Scientists at Oregon Health & Science University School of Medicine developed a protocol capable of preventing the formation of a viral reservoir with a single dose in monkeys that had been exposed to the AIDS virus. Ultimately, this discovery may make it easier to treat babies born to HIV-positive mothers.
In 2017, 180,000 children under the age of 15 were infected with HIV worldwide, most of them by their mothers. An HIV-positive woman can transmit the virus to her child during pregnancy, childbirth or breastfeeding. To avoid this risk and to protect their own health, sick women mainly take antiretroviral therapy drugs during pregnancy. But these drugs can have many negative side effects, and researchers are concerned about the long-term consequences for babies. Now, U.S. scientists have succeeded in establishing a protocol that can prevent the formation of the viral reservoir with a single dose of antibodies in baby monkeys. However, for this to work, the treatment must be given very quickly. Their work was presented in the journal Nature Communications.
Since the antibodies are not toxic and can be modified to last a long time in the body, this reduces the frequency of treatment. A team of researchers came up with the idea of exploring its potential to replace or complement the antiretroviral therapy currently used in newborns of HIV-positive mothers as well as in HIV-positive adults.

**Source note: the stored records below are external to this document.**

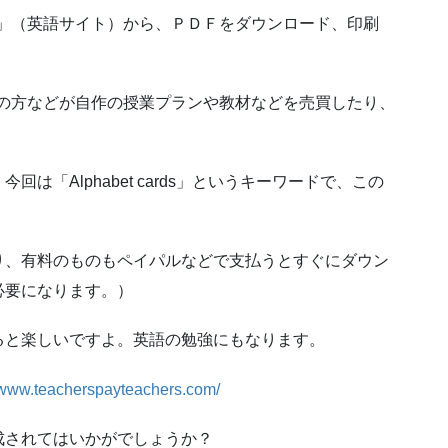
achers」（英語サイト）から、ＰＤＦをダウンロード、印刷
各教科の教師の方などが自作の授業プランや教材などを売買したり、
「Alphabet cards」というキーワードで、この
り、有料のものもペイパルなどで支払うとすぐにダウン
必要になります。）
ると楽しいですよ。英語の勉強にもなります。
//www.teacherspayteachers.com/
成されてはいかがでしょうか？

They worked with young monkeys infected orally with SHIV-1, a similar form of the HIV virus for monkeys. By giving them a combination of two antibodies 30 hours after exposure to the virus, they found that the single-dose was enough to block its entry into immune cells. Six months later, the monkeys were still protected.
But if scientists waited 48 hours before giving four small doses of the same antibody, half of all baby monkeys would develop SHIV. Finally, monkeys who received the current standard treatment did not get sick when treatment began 48 hours after exposure to the virus.
Therefore, this study suggests that instead of the usual cocktail to which human babies born to HIV-positive mothers are exposed (various drugs for about six weeks before retesting), a much shorter antiretroviral treatment could prevent the transmission of AIDS to the newborns. This, however, can work only if the treatment is started quickly after birth.
“These promising findings could mean babies born to HIV-positive mothers can still beat HIV with less treatment,” said Nancy Haigwood, Ph.D., a professor of pathobiology and immunology in the Oregon Health & Science University School of Medicine. More research is needed to test the effectiveness of treatment in monkeys soon after birth.
Less than 1% transmission rate when mother and child are treated
In the absence of treatment, the transmission rate from an HIV-positive mother to her child is approximately 20%. These rates vary according to the mother’s clinical and immunological status. But in developed countries, sick mothers often receive clinical treatment. Treatment of the mother during pregnancy and then of the child after birth can reduce the transmission rate to less than 1%.
According to a UNAIDS report released this summer, some 82 % of HIV-positive pregnant women worldwide now have access to the drugs, an increase of more than 90 % since 2010, which has led to a 41 % reduction in new infections among children.